■ MATERIALS PROVIDED
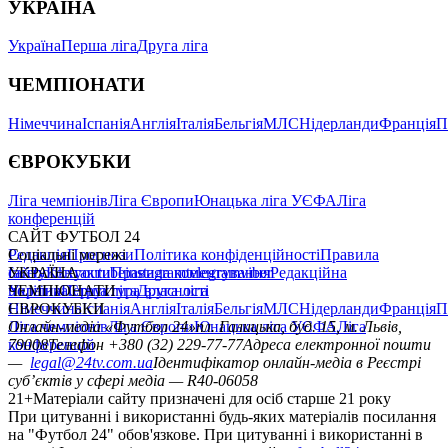
УКРАЇНА
Україна
Перша ліга
Друга ліга
ЧЕМПІОНАТИ
Німеччина
Іспанія
Англія
Італія
Бельгія
МЛС
Нідерланди
Франція
П
ЄВРОКУБКИ
Ліга чемпіонів
Ліга Європи
Юнацька ліга УЄФА
Ліга
конференцій
САЙТ ФУТБОЛ 24
Редакція
Соціальні мережі
Прогнози
Політика конфіденційності
Правила
сайту
facebook
УКРАЇНА
Контакти
x
youtube
Правила коментування
instagram
telegram
viber
Редакційна
політика
Україна
ЧЕМПІОНАТИ
Перша ліга
Структура власності
Друга ліга
Німеччина
ЄВРОКУБКИ
Іспанія
Англія
Італія
Бельгія
МЛС
Нідерланди
Франція
П
Ліга чемпіонів
Онлайн-медіа «Футбол 24»
Ліга Європи
Юнацька ліга УЄФА
пл. Галицька, буд. 15, м. Львів,
Ліга
конференцій
79008
Телефон +380 (32) 229-77-77
Адреса електронної пошти
—
legal@24tv.com.ua
Ідентифікатор онлайн-медіа в Реєстрі
суб’єктів у сфері медіа — R40-06058
21+
Матеріали сайту призначені для осіб старше 21 року
При цитуванні і використанні будь-яких матеріалів посилання
на "Футбол 24" обов'язкове. При цитуванні і використанні в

■ THE PROBLEM
Retype the data shown above exactly, excluding any picture it contains.

■ RESPONSE BOX
УКРАЇНА
Україна
Перша ліга
Друга ліга
ЧЕМПІОНАТИ
Німеччина
Іспанія
Англія
Італія
Бельгія
МЛС
Нідерланди
Франція
П
ЄВРОКУБКИ
Ліга чемпіонів
Ліга Європи
Юнацька ліга УЄФА
Ліга
конференцій
САЙТ ФУТБОЛ 24
Редакція
Соціальні мережі
Прогнози
Політика конфіденційності
Правила
сайту
facebook
УКРАЇНА
Контакти
x
youtube
Правила коментування
instagram
telegram
viber
Редакційна
політика
Україна
ЧЕМПІОНАТИ
Перша ліга
Структура власності
Друга ліга
Німеччина
ЄВРОКУБКИ
Іспанія
Англія
Італія
Бельгія
МЛС
Нідерланди
Франція
П
Ліга чемпіонів
Онлайн-медіа «Футбол 24»
Ліга Європи
Юнацька ліга УЄФА
пл. Галицька, буд. 15, м. Львів,
Ліга
конференцій
79008
Телефон +380 (32) 229-77-77
Адреса електронної пошти
—
legal@24tv.com.ua
Ідентифікатор онлайн-медіа в Реєстрі
суб’єктів у сфері медіа — R40-06058
21+
Матеріали сайту призначені для осіб старше 21 року
При цитуванні і використанні будь-яких матеріалів посилання
на "Футбол 24" обов'язкове. При цитуванні і використанні в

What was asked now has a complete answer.